R. Mur-Artal and J. D. Tardós, ORB-SLAM2: An Open-Source SLAM System for Monocular, Stereo, and RGB-D Cameras, IEEE Transactions on Robotics, vol. 33, no. 5, pp. 1255-1262, DOI: 10.1109/TRO.2017.2705103.

We present ORB-SLAM2, a complete simultaneous localization and mapping (SLAM) system for monocular, stereo and RGB-D cameras, including map reuse, loop closing, and relocalization capabilities. The system works in real time on standard central processing units in a wide variety of environments from small hand-held indoors sequences, to drones flying in industrial environments and cars driving around a city.
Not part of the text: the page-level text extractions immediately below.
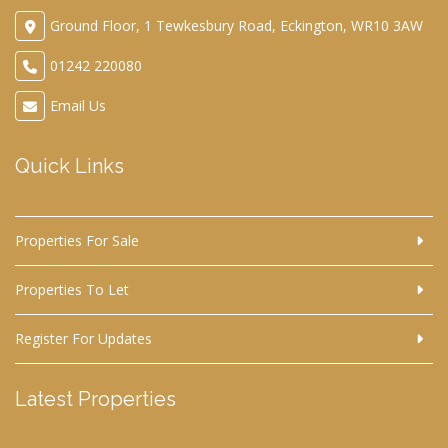
Ground Floor, 1 Tewkesbury Road, Eckington, WR10 3AW
01242 220080
Email Us
Quick Links
Properties For Sale
Properties To Let
Register For Updates
Latest Properties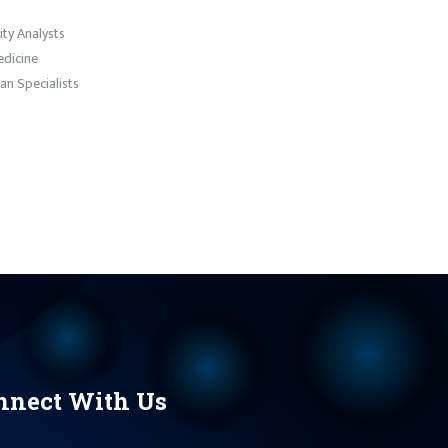
ty Analysts
dicine
an Specialists
nnect With Us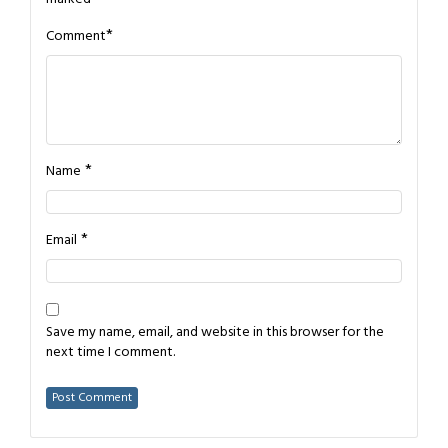
*
Comment
*
Name
*
Email
Save my name, email, and website in this browser for the
next time I comment.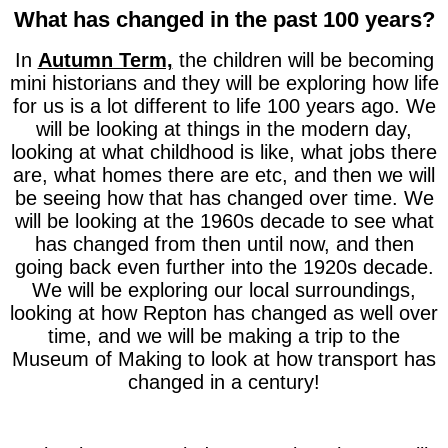
What has changed in the past 100 years?
In
Autumn Term,
the children will be becoming
mini historians and they will be exploring how life
for us is a lot different to life 100 years ago. We
will be looking at things in the modern day,
looking at what childhood is like, what jobs there
are, what homes there are etc, and then we will
be seeing how that has changed over time. We
will be looking at the 1960s decade to see what
has changed from then until now, and then
going back even further into the 1920s decade.
We will be exploring our local surroundings,
looking at how Repton has changed as well over
time, and we will be making a trip to the
Museum of Making to look at how transport has
changed in a century!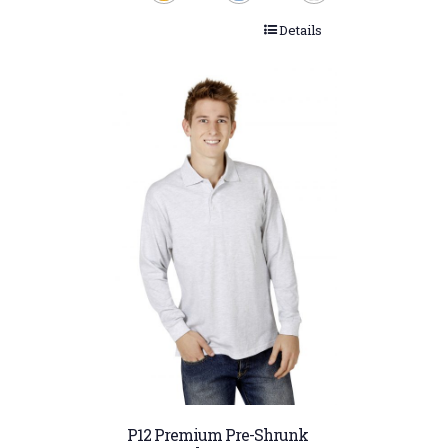
Details
P12 Premium Pre-Shrunk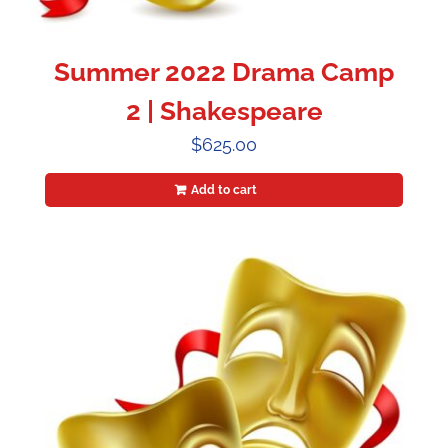
Summer 2022 Drama Camp
2 | Shakespeare
$
625.00
Add to cart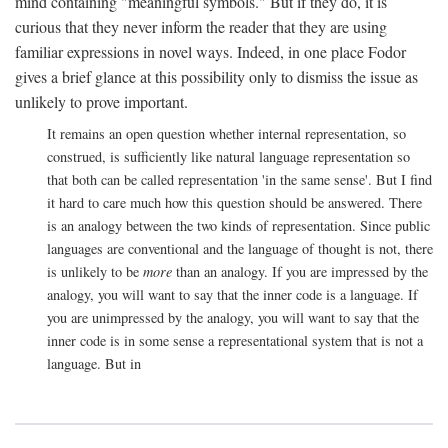
mind containing "meaningful symbols." But if they do, it is
curious that they never inform the reader that they are using
familiar expressions in novel ways. Indeed, in one place Fodor
gives a brief glance at this possibility only to dismiss the issue as
unlikely to prove important.
It remains an open question whether internal representation, so
construed, is sufficiently like natural language representation so
that both can be called representation 'in the same sense'. But I find
it hard to care much how this question should be answered. There
is an analogy between the two kinds of representation. Since public
languages are conventional and the language of thought is not, there
is unlikely to be
more
than an analogy. If you are impressed by the
analogy, you will want to say that the inner code is a language. If
you are unimpressed by the analogy, you will want to say that the
inner code is in some sense a representational system that is not a
language. But in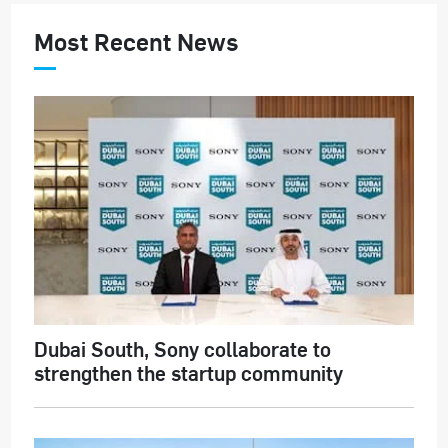
Most Recent News
Dubai South, Sony collaborate to
strengthen the startup community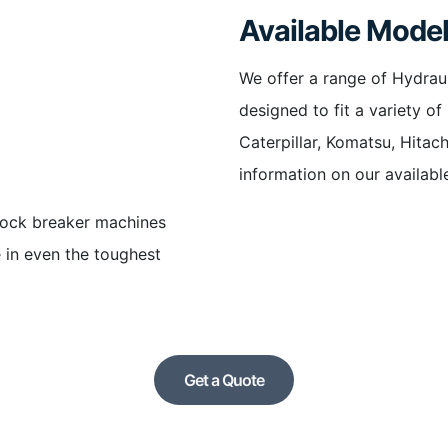
Available Mode
We offer a range of Hydrau
designed to fit a variety o
Caterpillar, Komatsu, Hitac
information on our availabl
rock breaker machines
 in even the toughest
Get a Quote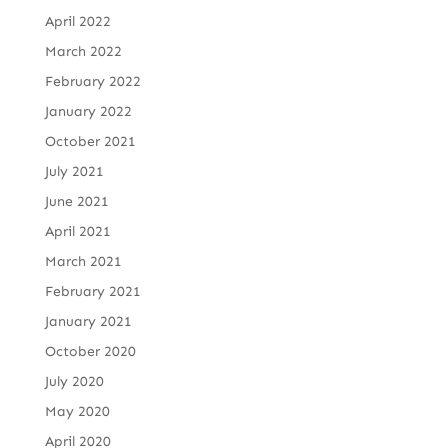
April 2022
March 2022
February 2022
January 2022
October 2021
July 2021
June 2021
April 2021
March 2021
February 2021
January 2021
October 2020
July 2020
May 2020
April 2020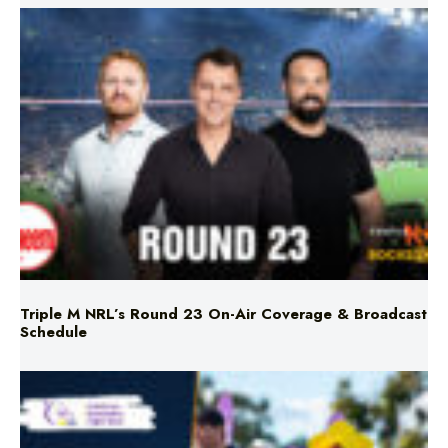
Triple M NRL’s Round 23 On-Air Coverage & Broadcast
Schedule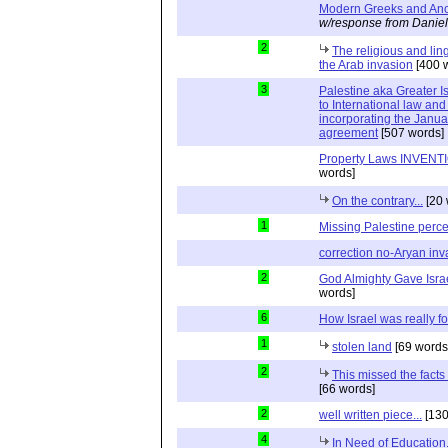
Modern Greeks and Anc
w/response from Daniel
2
The religious and ling
the Arab invasion
[400 
3
Palestine aka Greater Is
to International law and 
incorporating the Janu
agreement
[507 words]
Property Laws INVENTIO
words]
On the contrary...
[20 
1
Missing Palestine perc
correction no-Aryan inv
2
God Almighty Gave Israe
words]
6
How Israel was really 
1
stolen land
[69 words
2
This missed the fact
[66 words]
2
well written piece...
[130
4
In Need of Education.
Our back-end, based on bundle adjustment with monocular and stereo observations, allows for accurate trajectory estimation with metric scale. Our system includes a lightweight localization mode that leverages visual odometry tracks for unmapped regions and matches with map points that allow for zero-drift localization. The evaluation on 29 popular public sequences shows that our method achieves state-of-the-art accuracy, being in most cases the most accurate SLAM solution. We publish the source code, not only for the benefit of the SLAM community, but with the aim of being an out-of-the-box SLAM solution for researchers in other fields.